Um terceiro sugeriu que lhe examinassem os papéis, retirados - com vários objetos - de seus bolsos e alinhados sobre a camisa branca. Ficaram sabendo do nome, idade; sinal de nascença. O endereço na carteira era de outra cidade.

Registrou-se correria de mais de duzentos curiosos que, a essa hora, ocupavam toda a rua e as calçadas: era a polícia. O carro negro investiu a multidão. Várias pessoas tropeçaram no corpo de Dario, que foi pisoteado dezessete vezes.

O guarda aproximou-se do cadáver e não pôde identificá-lo — os bolsos vazios. Restava a aliança de ouro na mão esquerda, que ele próprio quando vivo - só podia destacar umedecida com sabonete. Ficou decidido que o caso era com o rabecão.

A última boca repetiu — Ele morreu, ele morreu. A gente começou a se dispersar. Dario levara duas horas para morrer, ninguém acreditou que estivesse no fim. Agora, aos que podiam vê-lo, tinha todo o ar de um defunto.

Um senhor piedoso despiu o paletó de Dario para lhe sustentar a cabeça. Cruzou as suas mãos no peito. Não pôde fechar os olhos nem a boca, onde a espuma tinha desaparecido. Apenas um homem morto e a multidão se espalhou, as mesas do café ficaram vazias. Na janela alguns moradores com almofadas para descansar os cotovelos.

Um menino de cor e descalço veio com uma vela, que acendeu ao lado do cadáver. Parecia morto há muitos anos, quase o retrato de um morto desbotado pela chuva.

Fecharam-se uma a uma as janelas e, três horas depois, lá estava Dario à espera do rabecão. A cabeça agora na pedra, sem o paletó, e o dedo sem a aliança. A vela tinha queimado até a metade e apagou-se às primeiras gotas da chuva, que voltava a cair.

Texto extraído do livro 
"Vinte Contos Menores",  Editora Record – Rio de Janeiro, 1979, pág. 20.

Este texto faz parte dos 100 melhores contos brasileiros do século, seleção de Ítalo Moriconi para a Editora Objetiva.

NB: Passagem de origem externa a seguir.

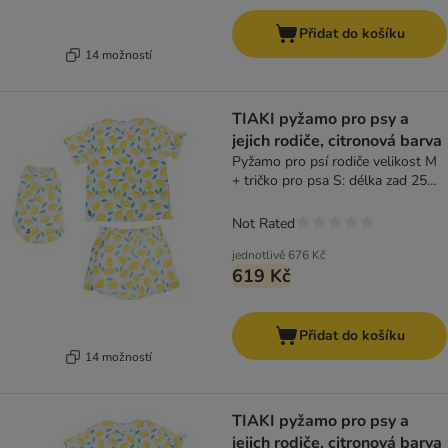
Přidat do košíku
14 možností
TIAKI pyžamo pro psy a
jejich rodiče, citronová barva
Pyžamo pro psí rodiče velikost M
+ tričko pro psa S: délka zad 25
cm
Not Rated
jednotlivě
676 Kč
619 Kč
Přidat do košíku
14 možností
TIAKI pyžamo pro psy a
jejich rodiče, citronová barva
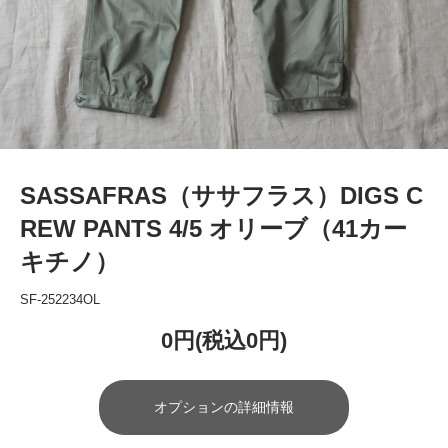
SASSAFRAS（ササフラス）DIGS C
REW PANTS 4/5 オリーブ（41カー
キチノ）
SF-252234OL
0円(税込0円)
オプションの詳細情報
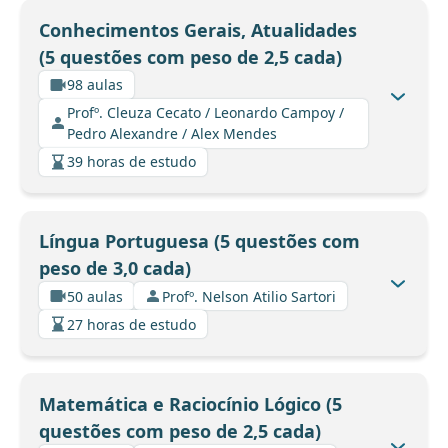
Conhecimentos Gerais, Atualidades
(5 questões com peso de 2,5 cada)
98 aulas
Profº. Cleuza Cecato / Leonardo Campoy /
Pedro Alexandre / Alex Mendes
39 horas de estudo
Língua Portuguesa (5 questões com
peso de 3,0 cada)
50 aulas
Profº. Nelson Atilio Sartori
27 horas de estudo
Matemática e Raciocínio Lógico (5
questões com peso de 2,5 cada)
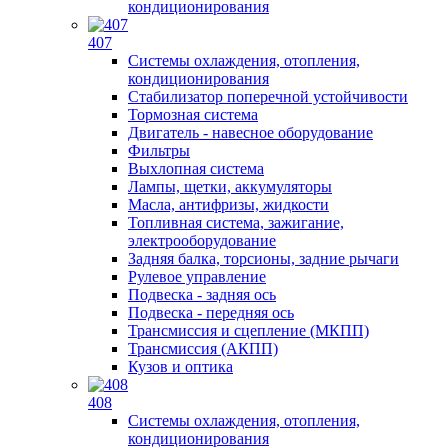
кондиционирования
407
Системы охлаждения, отопления,
кондиционирования
Стабилизатор поперечной устойчивости
Тормозная система
Двигатель - навесное оборудование
Фильтры
Выхлопная система
Лампы, щетки, аккумуляторы
Масла, антифризы, жидкости
Топливная система, зажигание,
электрооборудование
Задняя балка, торсионы, задние рычаги
Рулевое управление
Подвеска - задняя ось
Подвеска - передняя ось
Трансмиссия и сцепление (МКПП)
Трансмиссия (АКПП)
Кузов и оптика
408
Системы охлаждения, отопления,
кондиционирования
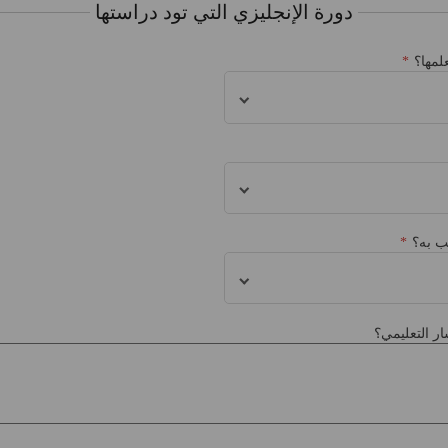
دورة الإنجليزي التي تود دراستها
لمها؟
ب به؟
ر التعليمي؟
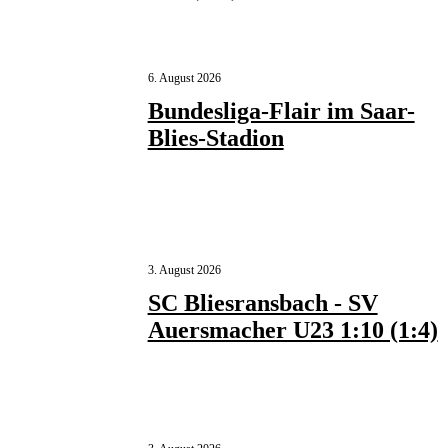
6. August 2026
Bundesliga-Flair im Saar-
Blies-Stadion
3. August 2026
SC Bliesransbach - SV
Auersmacher U23 1:10 (1:4)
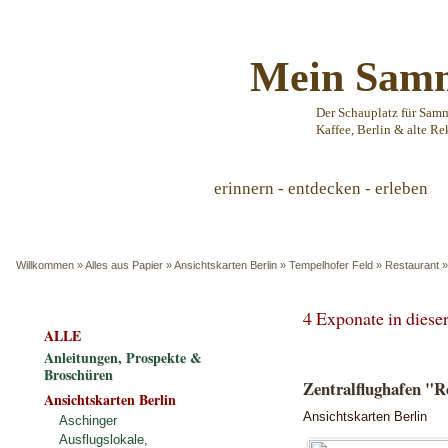
Mein Samm
Der Schauplatz für Sam
Kaffee, Berlin & alte Re
erinnern - entdecken - erleben
Willkommen
»
Alles aus Papier
»
Ansichtskarten Berlin
»
Tempelhofer Feld
»
Restaurant
4 Exponate in dies
ALLE
Anleitungen, Prospekte &
Broschüren
Zentralflughafen "R
Ansichtskarten Berlin
Ansichtskarten Berlin
Aschinger
Ausflugslokale,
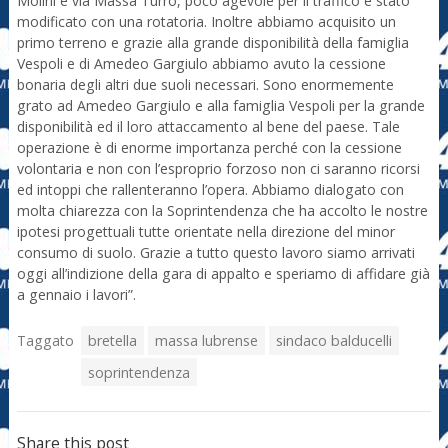
Molini e via Massa Turro, poco agevole per il traffico è stato
modificato con una rotatoria. Inoltre abbiamo acquisito un
primo terreno e grazie alla grande disponibilità della famiglia
Vespoli e di Amedeo Gargiulo abbiamo avuto la cessione
bonaria degli altri due suoli necessari. Sono enormemente
grato ad Amedeo Gargiulo e alla famiglia Vespoli per la grande
disponibilità ed il loro attaccamento al bene del paese. Tale
operazione è di enorme importanza perché con la cessione
volontaria e non con l’esproprio forzoso non ci saranno ricorsi
ed intoppi che rallenteranno l’opera. Abbiamo dialogato con
molta chiarezza con la Soprintendenza che ha accolto le nostre
ipotesi progettuali tutte orientate nella direzione del minor
consumo di suolo. Grazie a tutto questo lavoro siamo arrivati
oggi all’indizione della gara di appalto e speriamo di affidare già
a gennaio i lavori”.
Taggato
bretella
massa lubrense
sindaco balducelli
soprintendenza
Share this post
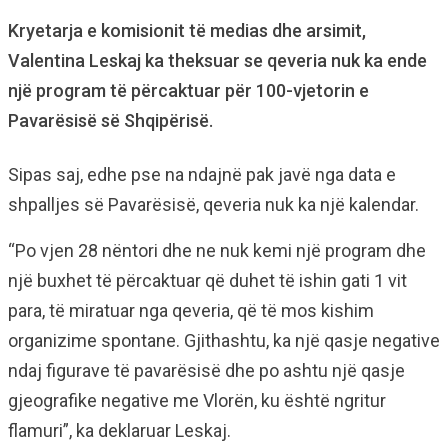
Kryetarja e komisionit të medias dhe arsimit,
Valentina Leskaj ka theksuar se qeveria nuk ka ende
një program të përcaktuar për 100-vjetorin e
Pavarësisë së Shqipërisë.
Sipas saj, edhe pse na ndajnë pak javë nga data e
shpalljes së Pavarësisë, qeveria nuk ka një kalendar.
“Po vjen 28 nëntori dhe ne nuk kemi një program dhe
një buxhet të përcaktuar që duhet të ishin gati 1 vit
para, të miratuar nga qeveria, që të mos kishim
organizime spontane. Gjithashtu, ka një qasje negative
ndaj figurave të pavarësisë dhe po ashtu një qasje
gjeografike negative me Vlorën, ku është ngritur
flamuri”, ka deklaruar Leskaj.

Diante do absurdo, do medo, do desespero e da falta de expectativa de melhora da violência em São Paulo, creio que todos nós compartilhamos da fragilidade de Dário diante da insanidade e desdém pela vida do outro, entretanto a esperança está em nós mesmos que somos capazes de mudança. Segue a utopia.

Testemunho

No meio do caminho

No meio do caminho tinha uma pedra

tinha uma pedra no meio do caminho
tinha uma pedra
no meio do caminho tinha uma pedra.

Nunca me esquecerei desse acontecimento

na vida de minhas retinas tão fatigadas.
Nunca me esquecerei que no meio do caminho
tinha uma pedra
tinha uma pedra no meio do caminho
no meio do caminho tinha uma pedra
Carlos Drummond de Andrade
Acredito que este poema de Carlos Drummond de Andrade represente as dificuldades que enfrentamos diariamente diante do imprevisto que requer improviso, reflexão e muitas vezes a ação repentina ou automática como mecanismo de defesa. Não há arma mais adequada as adversidades do cotidiano que a leitura, somente ela nos proporciona argumentos para expressar nossas opiniões e reflexões diante do caos urbano que vivemos. A leitura como busca incessante de novos conhecimentos e novas realidades- ou negação da realidade imposta-  aumenta nos leitores a percepção crítica dos acontecimentos e desperta a força mobilizadora que nos faz renegar a violência, a brutalidade e as certezas absolutas.